SEO

Domain Authority

What is Domain Authority? The measure of a website's authority on Google. B2B SEO success factor for ranking and lead generation.

What is Domain Authority?

Domain Authority (DA) is a metric developed by Moz that measures the authority and ranking potential of an entire website on a scale of 1 to 100. The higher the DA value, the greater the likelihood that the domain will rank well in search results from Google and other search engines. This metric is primarily determined by the quality and quantity of incoming links (backlinks), but also considers other factors such as site structure, content quality, and technical aspects.

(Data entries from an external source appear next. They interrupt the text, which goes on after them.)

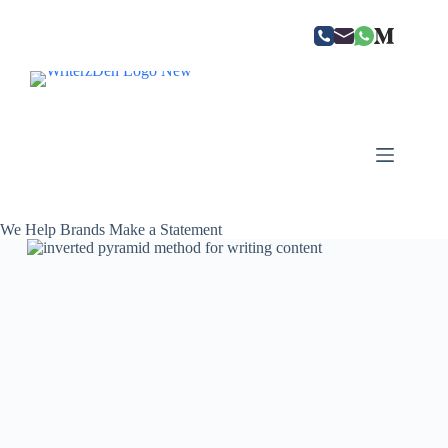
Skip
to
content
We Help Brands Make a Statement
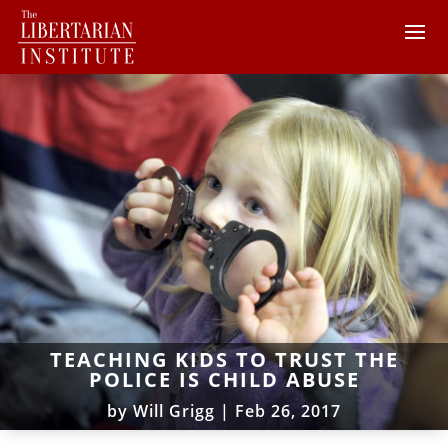
TEACHING KIDS TO TRUST THE
POLICE IS CHILD ABUSE
by
Will Grigg
|
Feb 26, 2017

For B2B companies, Domain Authority is an important indicator of SEO success and the ability to generate organic leads. A website with high DA is rated as more trustworthy and relevant by Google and appears more frequently on the first page of search results.

Domain Authority vs. Ahrefs Domain Rating - Understanding the Difference

Two of the most important domain metrics are Domain Authority (DA) from Moz and Domain Rating (DR) from Ahrefs. Both measure something similar, but use different algorithms:

Aspect Domain Authority (Moz) Domain Rating (Ahrefs)
Scale 1 - 100 1 - 100
Main factor Backlink profile + machine learning Backlink quantity and quality
Data basis External source + MozCast index Ahrefs own crawl index
Stability Can be volatile, updated monthly Less volatile, daily updates
Best for General authority measurement Backlink profile detail analysis

In practice, both metrics correlate strongly with rankings. Choose one and monitor it consistently, instead of constantly switching between the two. At Leadanic, we use both tools in combination for a complete picture of domain authority.

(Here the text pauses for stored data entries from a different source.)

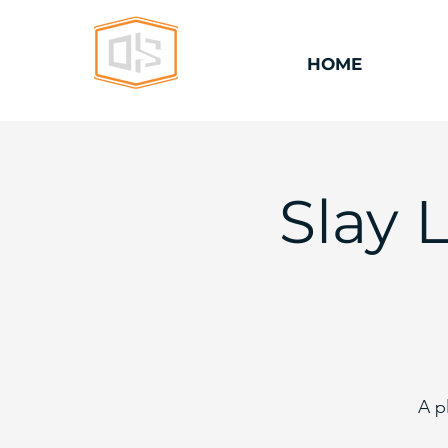
HOME
Slay 
A p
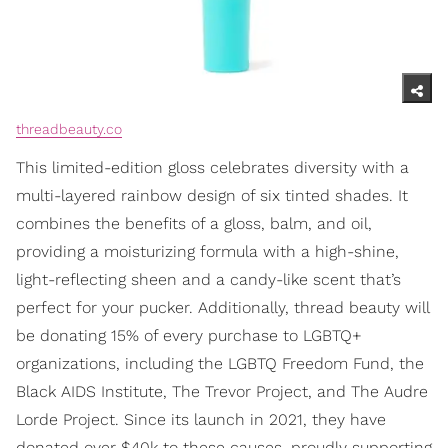
threadbeauty.co
This limited-edition gloss celebrates diversity with a
multi-layered rainbow design of six tinted shades. It
combines the benefits of a gloss, balm, and oil,
providing a moisturizing formula with a high-shine,
light-reflecting sheen and a candy-like scent that’s
perfect for your pucker. Additionally, thread beauty will
be donating 15% of every purchase to LGBTQ+
organizations, including the LGBTQ Freedom Fund, the
Black AIDS Institute, The Trevor Project, and The Audre
Lorde Project. Since its launch in 2021, they have
donated over $40k to these causes, proudly supporting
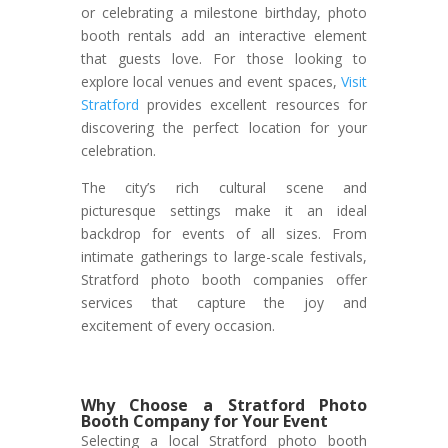
or celebrating a milestone birthday, photo
booth rentals add an interactive element
that guests love. For those looking to
explore local venues and event spaces,
Visit
Stratford
provides excellent resources for
discovering the perfect location for your
celebration.
The city’s rich cultural scene and
picturesque settings make it an ideal
backdrop for events of all sizes. From
intimate gatherings to large-scale festivals,
Stratford photo booth companies offer
services that capture the joy and
excitement of every occasion.
Why Choose a Stratford Photo
Booth Company for Your Event
Selecting a local Stratford photo booth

Domain Authority in B2B Context

In B2B, domain authority is critical for lead generation through organic search. Companies wanting to acquire leads in their niche market must continuously increase their domain authority to compete against established competitors. Higher DA means more organic visibility, more website traffic, and ultimately more qualified leads.

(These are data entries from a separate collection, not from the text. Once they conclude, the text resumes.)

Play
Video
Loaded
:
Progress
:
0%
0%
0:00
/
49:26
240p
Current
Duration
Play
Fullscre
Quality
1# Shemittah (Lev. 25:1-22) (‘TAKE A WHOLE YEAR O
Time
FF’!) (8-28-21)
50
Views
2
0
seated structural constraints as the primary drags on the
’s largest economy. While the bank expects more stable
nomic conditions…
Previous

The paradoxical problem: established competitors already have high DA (30-50+), while startups start with DA 5-15. This is one of the biggest challenges for young B2B companies. The good news: DA can be built through strategic backlinking. It's possible to grow from DA 10 to DA 30 in 1-2 years if you proceed systematically.

Particularly important is DA in scaling the B2B marketing funnel. As companies build their domain authority, the probability increases that their content converts to MQLs (Marketing Qualified Leads) and eventually to SQLs (Sales Qualified Leads). The effect: a new blog post ranks immediately at position 3-5 instead of position 20-30.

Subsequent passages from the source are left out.